Lessing – oder der Verzicht auf endgültige Wahrheiten
  •  Nun wollen wir ja Beziehungen herstellen zwischen dieser Vorstellung von der Wahrheit und anderen. So etwas nennt man „Intertextualität“ – d.h. da werden verschiedene Texte in eine Beziehung zueinander gebracht.
  • Uns fällt hier ein Auszug aus einem Brief des Aufklärers Lessing ein, in dem er sich vorstellt, er stehe vor Gott und könne zwischen zwei Geschenk-Varianten wählen.
    https://schnell-durchblicken.de/lessing-ueber-die-wahrheit

    • In der einen Hand hält Gott die endgültige Wahrheit, die bis jetzt nur er kennt.
    • In der anderen Hand liegt das unendliche Streben nach Wahrheit – mit immer neuen Irrtümern bzw. vorläufigen Erkenntnissen.
    • Wir ahnen schon, worauf das hinausläuft: Lessing stellt sich vor, wie er auf die Knie fällt und Gott händeringend bittet, ihm nur das Streben nach Wahrheit zu geben – die Wahrheit selbst sei nur für Gott bestimmt.
Exkurs: Faust will die endgültige Wahrheit und muss aus Schuld gerettet werden
  •  Hier wird man übrigens an Goethes Faust erinnert, der wissen will, was die Welt „im Innersten zusammenhält“.
  • Der Rest des Dramas ist ständiges Streben mit vielen Irrtümern, ja sogar Situationen, in denen Faust Schuld auf sich lädt.
  • Am Ende wird er zwar genauso gerettet wie das Gretchen, das zum Opfer ihrer Liebe geworden ist.
  • Aber die Zuschauer im Theater sehen am Ende des 2. Teils von Faust nur, wie er nach seinem Tod in eine höhere Welt aufgehoben wird.
  • Dort gibt es vielleicht endgültige Wahrheiten – aber dann sicher nicht mehr für Wesen, die wie Lessing ticken.
  • Denn der wollte ja nur das Streben nach Wahrheit – wahrscheinlich hat er sich vor dem Himmelstor kurz informiert und dann zu Petrus, dem Türhüter zum Paradies entschuldigend gesagt: „Ich glaub, ich dreh noch eine Runde.“
Schillers Warnung vor dem gefährlichen Griff nach endgültigen Wahrheiten
  • Kommen wir zu unserem letzten Beispiel, der Ballade „Das verschleierte Bild zu Sais“ von Schiller.

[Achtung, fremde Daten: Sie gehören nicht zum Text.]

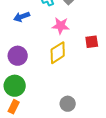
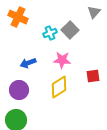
blue arrow: (22, 17) -> (28, 63), moved

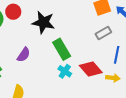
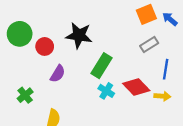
red circle: (13, 12) -> (45, 46), moved
green rectangle: (62, 49) -> (101, 66), turned 65

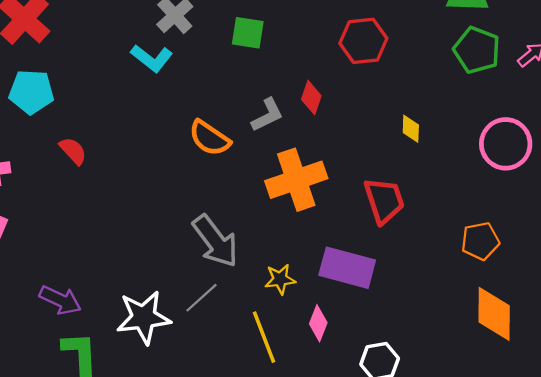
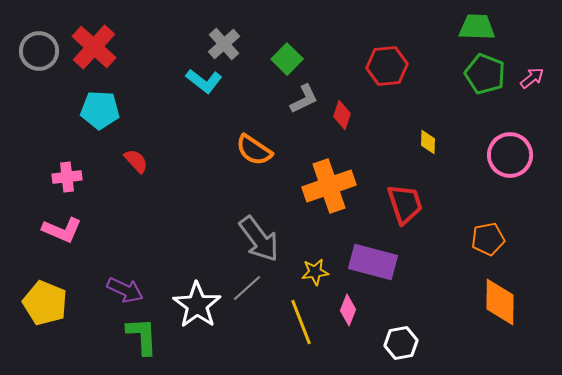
green square: (248, 33) -> (287, 59), turned 36
gray L-shape: (267, 115) -> (304, 99), moved
white star: (144, 317) -> (197, 305), turned -30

Auf dieser Seite sind wir genauer darauf eingegangen:
    https://schnell-durchblicken.de/schiller-das-verschleierte-bild-zu-sais
    Hier nun das, was mit unserem Thema was zu tun hat.

    • Ein junger Mann will unbedingt alles wissen, was man nur wissen kann.

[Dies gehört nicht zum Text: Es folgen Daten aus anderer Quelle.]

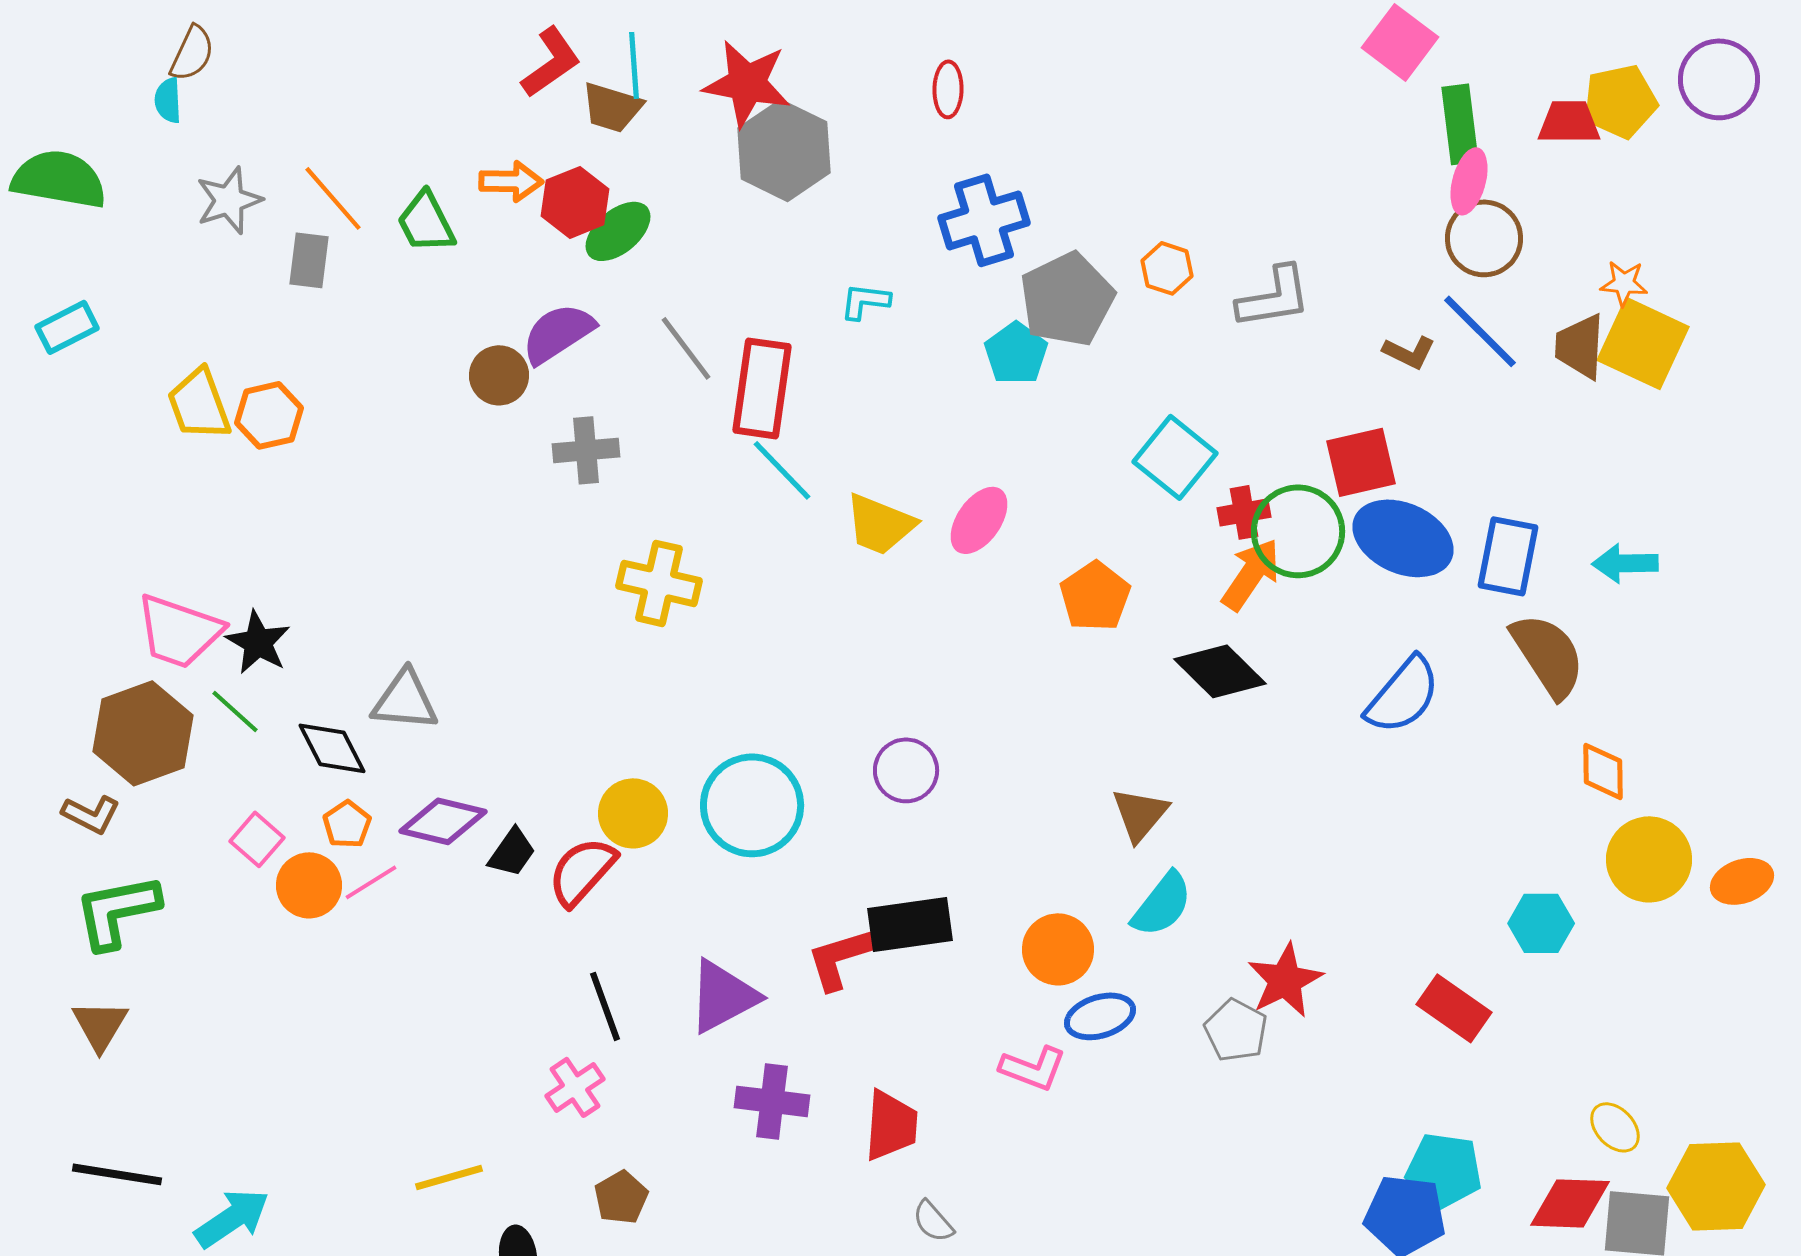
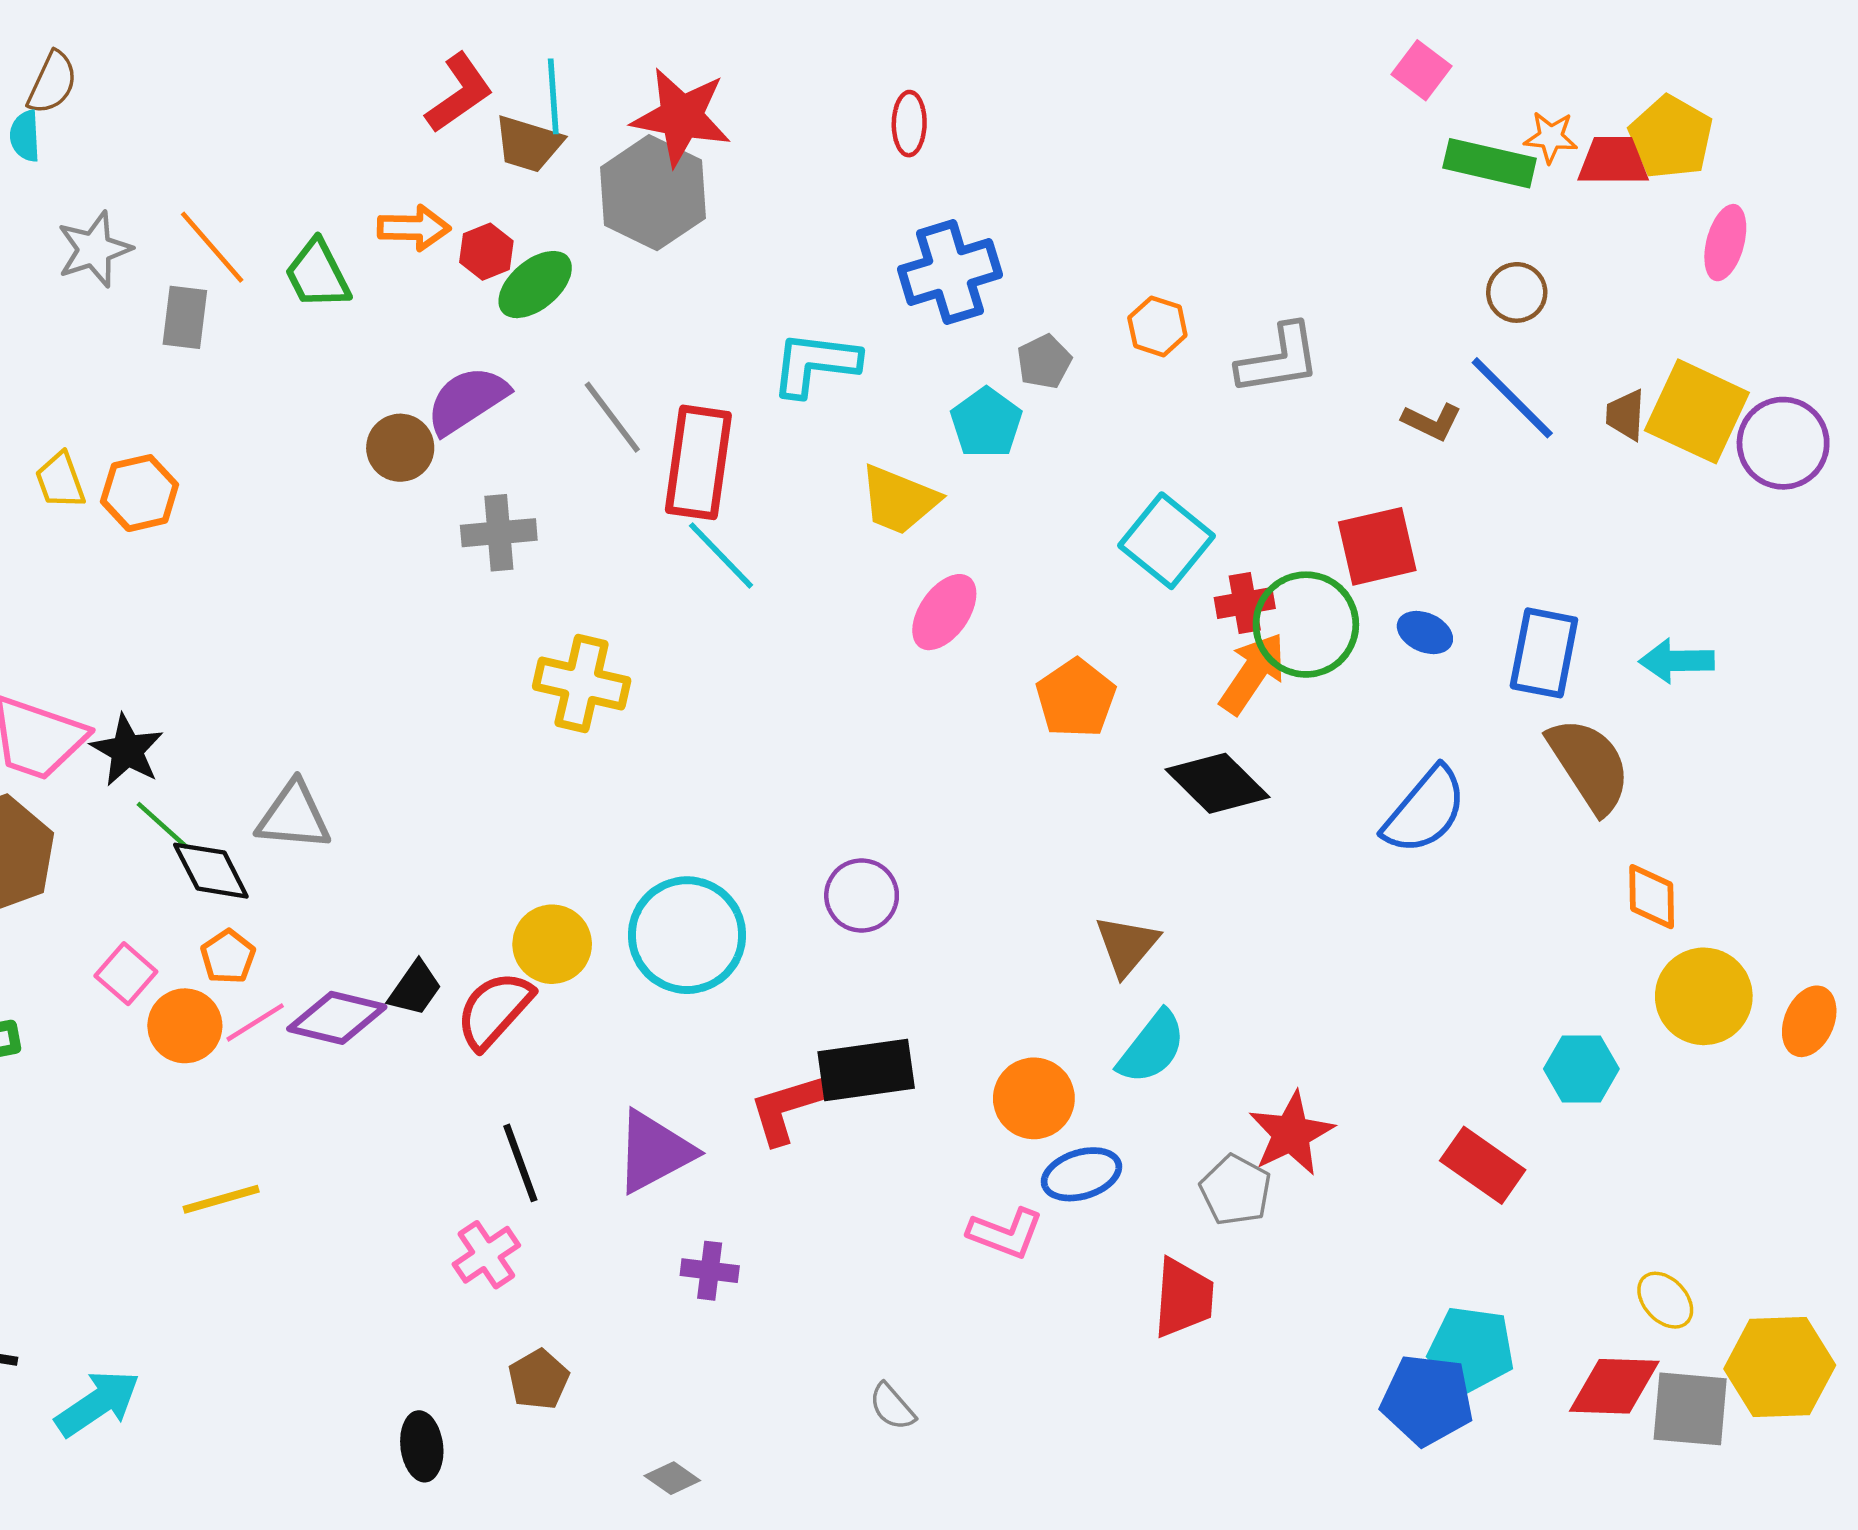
pink square: (1400, 42) -> (1422, 70), size x0.7
purple circle: (1719, 79) -> (1783, 443), moved
yellow pentagon: (1620, 101) -> (1671, 137), turned -30
green rectangle: (1460, 124) -> (1490, 163), turned -70
gray hexagon: (784, 150) -> (653, 193), moved
pink ellipse: (1469, 181) -> (1725, 243), moved
red hexagon: (575, 202) -> (486, 252), size x0.7
brown circle: (1484, 238) -> (1517, 292), size x0.7
orange star: (1624, 283) -> (1551, 137), moved
gray pentagon: (1067, 299) -> (1044, 362), size x0.5
cyan L-shape: (865, 301) -> (815, 364), size x1.6
brown trapezoid: (1580, 346) -> (1626, 415), size x0.7
yellow trapezoid: (199, 404) -> (60, 481), size x0.7
yellow trapezoid: (880, 524) -> (899, 500), moved
blue ellipse: (1403, 538) -> (1425, 632), size x0.5
green line: (235, 711) -> (162, 825), moved
purple diamond: (443, 821) -> (337, 1018), moved
orange ellipse: (1742, 881) -> (1809, 1021), turned -48
purple cross: (772, 1101) -> (710, 1271), size x0.7
red trapezoid: (891, 1125) -> (1183, 1298), moved
yellow line: (449, 1177) -> (221, 1199), moved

    • In Ägypten kommt er zu einem Tempel, in dem eine verschleierte Statue steht.
    • Wenn man das Tuch entfernt, wird man die volle Wahrheit sehen.
    • Der junge Mann wird aber gewarnt, dass die dahinterstehende Gottheit sich selbst das Recht vorbehalten hat, das Tuch zum richtigen Zeitpunkt zu entfernen.
    • Nach langem inneren Kampf erliegt der junge Mann der Versuchung
    • und wird am nächsten Morgen fast tot aufgefunden.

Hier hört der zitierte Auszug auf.